Therefore, alternative material platforms have to be utilized for longer wavelengths. Germanium-on-silicon (Ge-on-Si) platform has been proposed and demonstrated to be workable because the transparency of Ge extends to about 15 μm. Two micrometer thick strip Ge-on-Si waveguides with losses of about 3 dB/cm were first reported by Change et al. (“Low-loss germanium strip waveguides on silicon for the mid-infrared,” Opt. Lett., vol. 37, pp. 2883-2885, 2012). Similar losses for the same structure, at a similar wavelength range, were also reported by Malik et al. (“Germanium-on-silicon mid-infrared arrayed waveguide grating multiplexers,” IEEE Photon. Technol. Lett., vol. 25, no. 18, pp. 1805-1808, September 2013). These waveguides have been characterized to have a wavelength range of about 2 to about 2.6 μm.

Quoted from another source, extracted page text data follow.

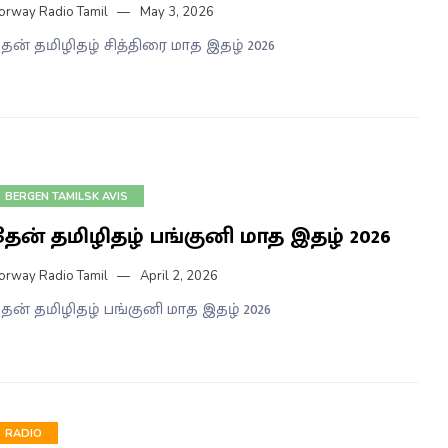
orway Radio Tamil
May 3, 2026
ேன் தமிழிதழ் சித்திரை மாத இதழ் 2026
BERGEN TAMILSK AVIS
தேன் தமிழிதழ் பங்குனி மாத இதழ் 2026
orway Radio Tamil
April 2, 2026
ேன் தமிழிதழ் பங்குனி மாத இதழ் 2026
RADIO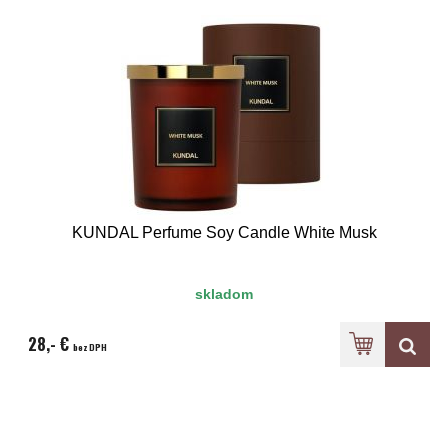
KUNDAL Perfume Soy Candle White Musk
skladom
28,- €
bez DPH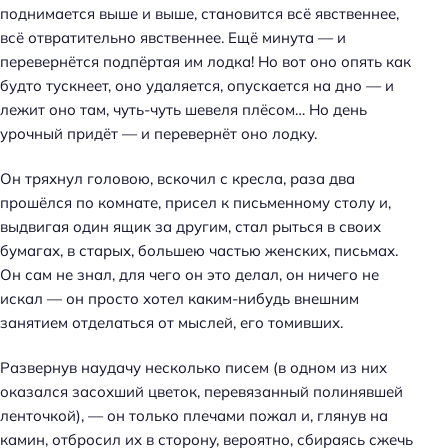
поднимается выше и выше, становится всё явственнее,
всё отвратительно явственнее. Ещё минута — и
перевернётся подпёртая им лодка! Но вот оно опять как
будто тускнеет, оно удаляется, опускается на дно — и
лежит оно там, чуть-чуть шевеля плёсом… Но день
урочный придёт — и перевернёт оно лодку.
Он тряхнул головою, вскочил с кресла, раза два
прошёлся по комнате, присел к письменному столу и,
выдвигая один ящик за другим, стал рыться в своих
бумагах, в старых, большею частью женских, письмах.
Он сам не знал, для чего он это делал, он ничего не
искал — он просто хотел каким-нибудь внешним
занятием отделаться от мыслей, его томивших.
Развернув наудачу несколько писем (в одном из них
оказался засохший цветок, перевязанный полинявшей
ленточкой), — он только плечами пожал и, глянув на
камин, отбросил их в сторону, вероятно, сбираясь сжечь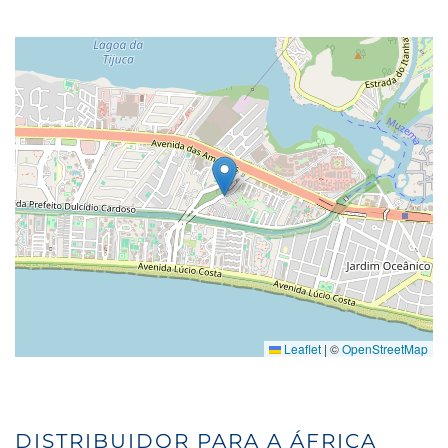
Leaflet
|
©
OpenStreetMap
DISTRIBUIDOR PARA A ÁFRICA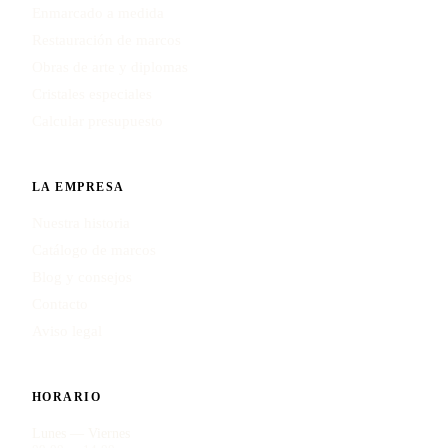
Enmarcado a medida
Restauración de marcos
Obras de arte y diplomas
Cristales especiales
Calcular presupuesto
LA EMPRESA
Nuestra historia
Catálogo de marcos
Blog y consejos
Contacto
Aviso legal
HORARIO
Lunes — Viernes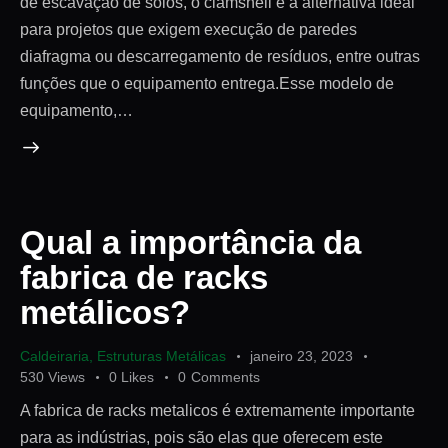
de escavação de solos, o clamshell é a alternativa ideal
para projetos que exigem execução de paredes
diafragma ou descarregamento de resíduos, entre outras
funções que o equipamento entrega.Esse modelo de
equipamento,…
Qual a importância da
fabrica de racks
metálicos?
Caldeiraria
,
Estruturas Metálicas
janeiro 23, 2023
530
Views
0
Likes
0
Comments
A fabrica de racks metalicos é extremamente importante
para as indústrias, pois são elas que oferecem este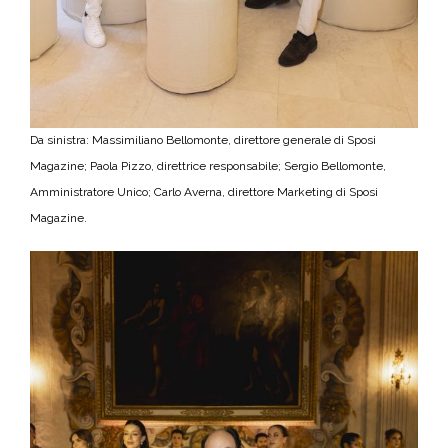
Da sinistra: Massimiliano Bellomonte, direttore generale di Sposi
Magazine; Paola Pizzo, direttrice responsabile; Sergio Bellomonte,
Amministratore Unico; Carlo Averna, direttore Marketing di Sposi
Magazine.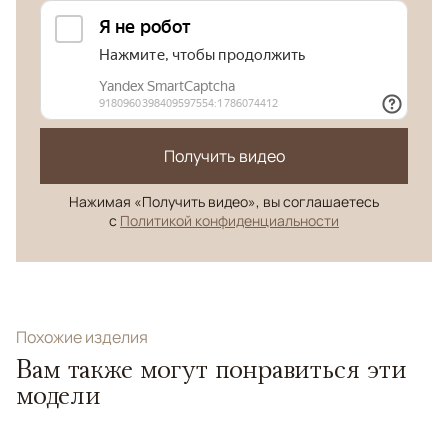
Получить видео
Нажимая «Получить видео», вы соглашаетесь
с
Политикой конфиденциальности
Похожие изделия
Вам также могут понравиться эти
модели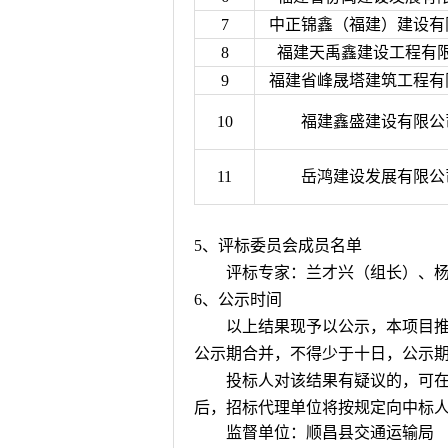
7
中正锦鑫（福建）建设有
8
福建天禹鑫建设工程有
9
福建省峰晟塔建筑工程有
10
福建鑫盛建设有限公
11
岳鸿建设发展有限公
5
、评标委员会成员名单
评标专家：兰才兴（组长）、
6
、公示时间
以上结果现予以公示，本项目推
公示期合并，不得少于十日，公示
投标人对该结果有疑议的，可
后，招标代理单位将按规定向中标
监督单位：
顺昌县交通运输局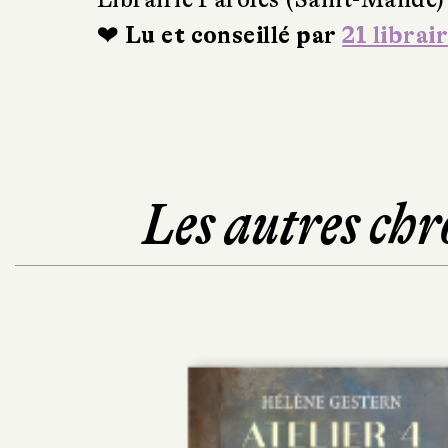
❤ Lu et conseillé par
21 librai
Les autres chr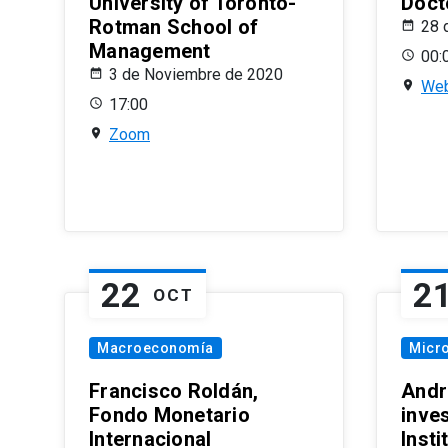
University of Toronto-
Doct
Rotman School of
28 
Management
00:
3 de Noviembre de 2020
Web
17:00
Zoom
22
2
OCT
Macroeconomía
Micr
Francisco Roldán,
Andr
Fondo Monetario
inve
Internacional
Inst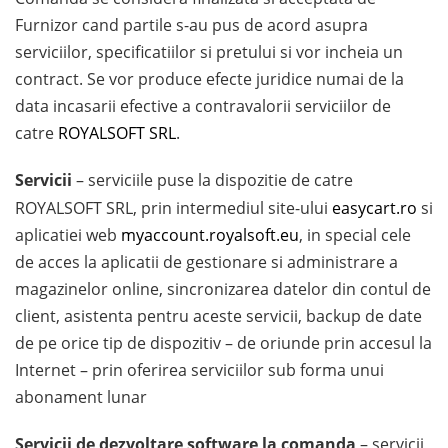
Furnizor cand partile s-au pus de acord asupra
serviciilor, specificatiilor si pretului si vor incheia un
contract. Se vor produce efecte juridice numai de la
data incasarii efective a contravalorii serviciilor de
catre
ROYALSOFT SRL
.
Servicii
– serviciile puse la dispozitie de catre
ROYALSOFT SRL, prin intermediul site-ului
easycart.ro
si
aplicatiei web
myaccount.royalsoft.eu
, in special cele
de acces la aplicatii de gestionare si administrare a
magazinelor online, sincronizarea datelor din contul de
client, asistenta pentru aceste servicii, backup de date
de pe orice tip de dispozitiv – de oriunde prin accesul la
Internet – prin oferirea serviciilor sub forma unui
abonament lunar
Servicii de dezvoltare software la comanda
– servicii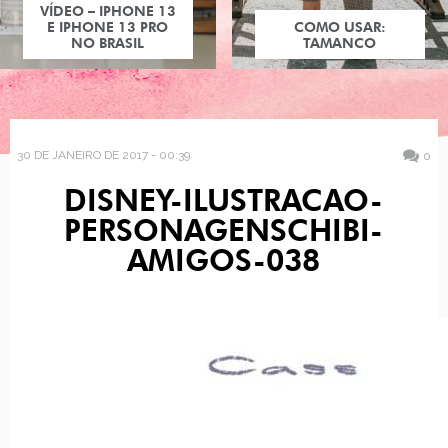
VÍDEO – IPHONE 13
E IPHONE 13 PRO
COMO USAR:
NO BRASIL
TAMANCO
30 DE JANEIRO DE 2017 - 00:39
0
DISNEY-ILUSTRACAO-
PERSONAGENSCHIBI-
AMIGOS-038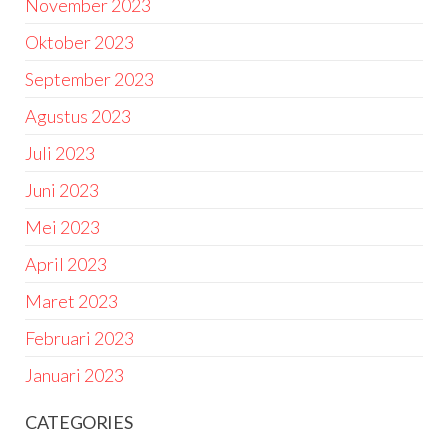
November 2023
Oktober 2023
September 2023
Agustus 2023
Juli 2023
Juni 2023
Mei 2023
April 2023
Maret 2023
Februari 2023
Januari 2023
CATEGORIES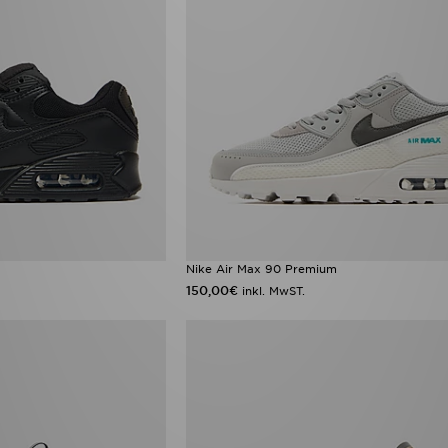
Nike Air Max 90 Premium
150,00€
inkl. MwST.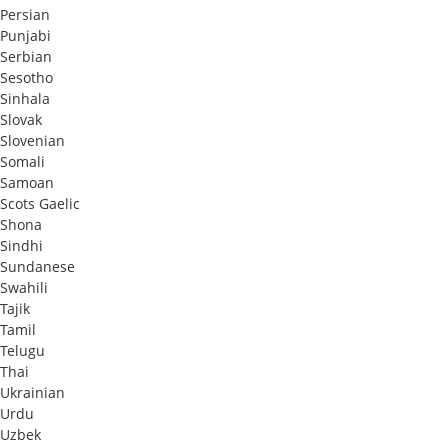
Persian
Punjabi
Serbian
Sesotho
Sinhala
Slovak
Slovenian
Somali
Samoan
Scots Gaelic
Shona
Sindhi
Sundanese
Swahili
Tajik
Tamil
Telugu
Thai
Ukrainian
Urdu
Uzbek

Researchers at the University of Southampton have come up with a Ge-on-Si rib waveguide platform configured to carry light having a wavelength of about 3.8 μm. The waveguides were designed to have an etch depth of about 1.2 μm and a core width of about 2.25 μm. The propagation loss of these waveguides was measured by the cut back method giving a low loss of about 2.4±0.2 dB/cm at a wavelength of about 3.8 μm, which is claimed to be the lowest reported loss for Ge on Si waveguides structures (Mashanovich G Z et al. Silicon photonic waveguides and devices for near-and mid-IR applications, Selected Topics in Quantum Electronics, IEEE Journal of, 2015, 21(4): 1-12).
Ge-on-Si can extend the applicable wavelength to the mid-IR range. However, one challenge is that the refractive index contrast between Ge (n=4.1) and Si (n=3.4) is not larger than that of SOL As such, the radius of the bend part of the waveguides cannot be as small as a micron. Normally, a sensing chip is desired to be as small as possible so that the chip would not occupy large spaces in systems or devices. SOI cannot be used in sensing applications and Ge-on-Si cannot provide a compact design of waveguides.